Add the AWS firewall rule to allow traffic into the Kubernetes service. Connect the asbenchmark
tool to start writing traffic using the public IP address for the NodePort Service.
asbenchmark -h 54.173.138.131:31999 -Uadmin -Padmin123 -z 10 -servicesAlternate -w RU,0 -o B256
Scale up the xdr-proxy servers from 1 to 2, and check the logs of both proxies to see what messages they received. In a production environment, you should disable the logging.
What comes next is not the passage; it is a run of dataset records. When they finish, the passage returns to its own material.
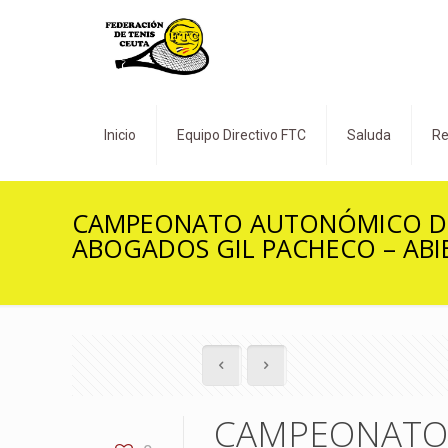
Inicio
Equipo Directivo FTC
Saluda
Re
CAMPEONATO AUTONÓMICO DE C
ABOGADOS GIL PACHECO – ABI
CAMPEONATO 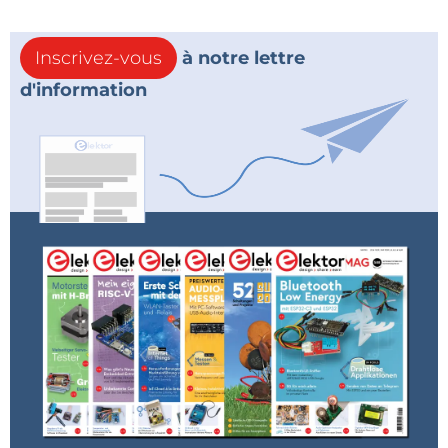
Inscrivez-vous
à notre lettre
d'information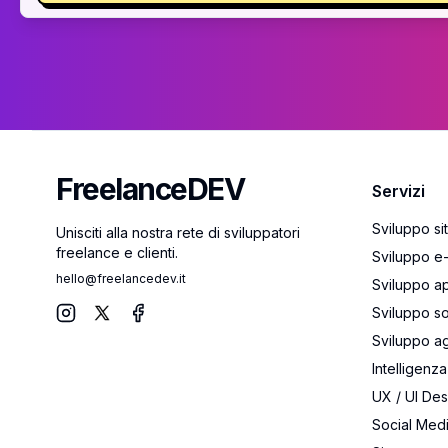
FreelanceDEV
Servizi
FreelanceDEV
Sviluppo si
Unisciti alla nostra rete di sviluppatori
freelance e clienti.
Sviluppo 
hello@freelancedev.it
Sviluppo a
Sviluppo s
Instagram
X
Facebook
Sviluppo ag
Intelligenza 
UX / UI Des
Social Me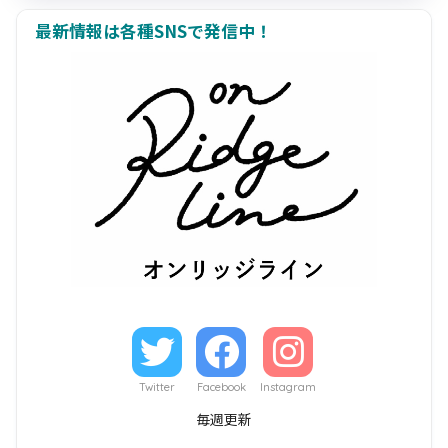
最新情報は各種SNSで発信中！
Twitter
Facebook
Instagram
毎週更新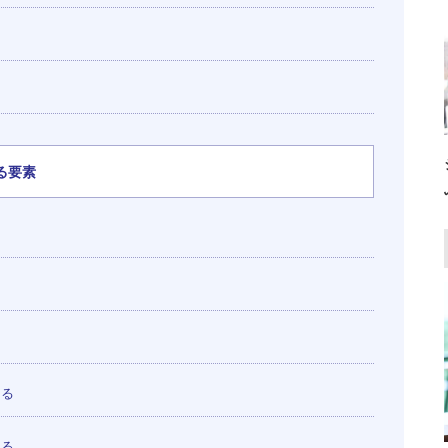
る要素
なる
なる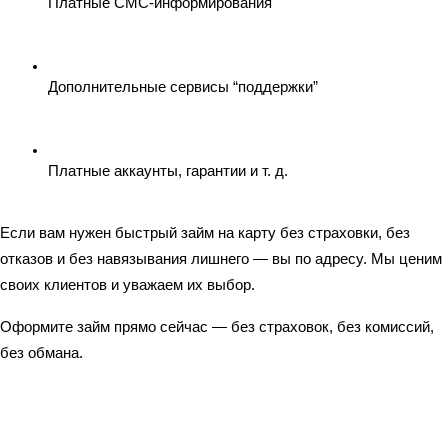
Платные СМС-информирования
Дополнительные сервисы “поддержки”
Платные аккаунты, гарантии и т. д.
Если вам нужен быстрый займ на карту без страховки, без 
отказов и без навязывания лишнего — вы по адресу. Мы ценим 
своих клиентов и уважаем их выбор.
Оформите займ прямо сейчас — без страховок, без комиссий, 
без обмана.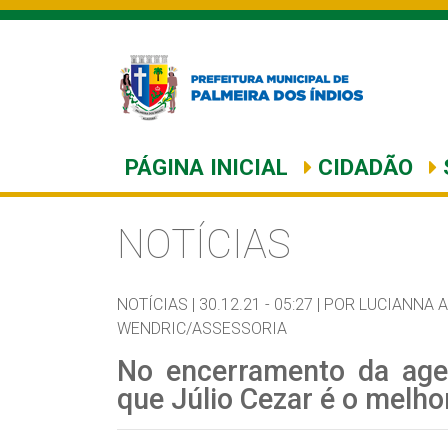
PÁGINA INICIAL
CIDADÃO
NOTÍCIAS
NOTÍCIAS |
30.12.21 - 05:27 |
POR LUCIANNA 
WENDRIC/ASSESSORIA
No encerramento da age
que Júlio Cezar é o melho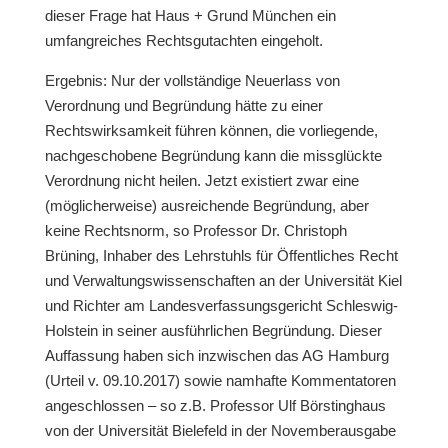
dieser Frage hat Haus + Grund München ein
umfangreiches Rechtsgutachten eingeholt.
Ergebnis: Nur der vollständige Neuerlass von
Verordnung und Begründung hätte zu einer
Rechtswirksamkeit führen können, die vorliegende,
nachgeschobene Begründung kann die missglückte
Verordnung nicht heilen. Jetzt existiert zwar eine
(möglicherweise) ausreichende Begründung, aber
keine Rechtsnorm, so Professor Dr. Christoph
Brüning, Inhaber des Lehrstuhls für Öffentliches Recht
und Verwaltungswissenschaften an der Universität Kiel
und Richter am Landesverfassungsgericht Schleswig-
Holstein in seiner ausführlichen Begründung. Dieser
Auffassung haben sich inzwischen das AG Hamburg
(Urteil v. 09.10.2017) sowie namhafte Kommentatoren
angeschlossen – so z.B. Professor Ulf Börstinghaus
von der Universität Bielefeld in der Novemberausgabe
Notice that no data has passed through the new xdr-proxy instance xdr-proxy-7d9fccd6c8-s2tzt
.
Conclusion
Dependable resiliency is a core part of the Aerospike value proposition. Aerospike’s XDR feature ensures that users can mitigate the risk of a cluster becoming unavailable by replicating data asynchronously from one data center to another. We show here how you can achieve this in a Kubernetes environment by using the xdr-proxy, allowing you to avoid network complications. All this has been achieved with minimum effort thanks to the Aerospike Kubernetes Operator.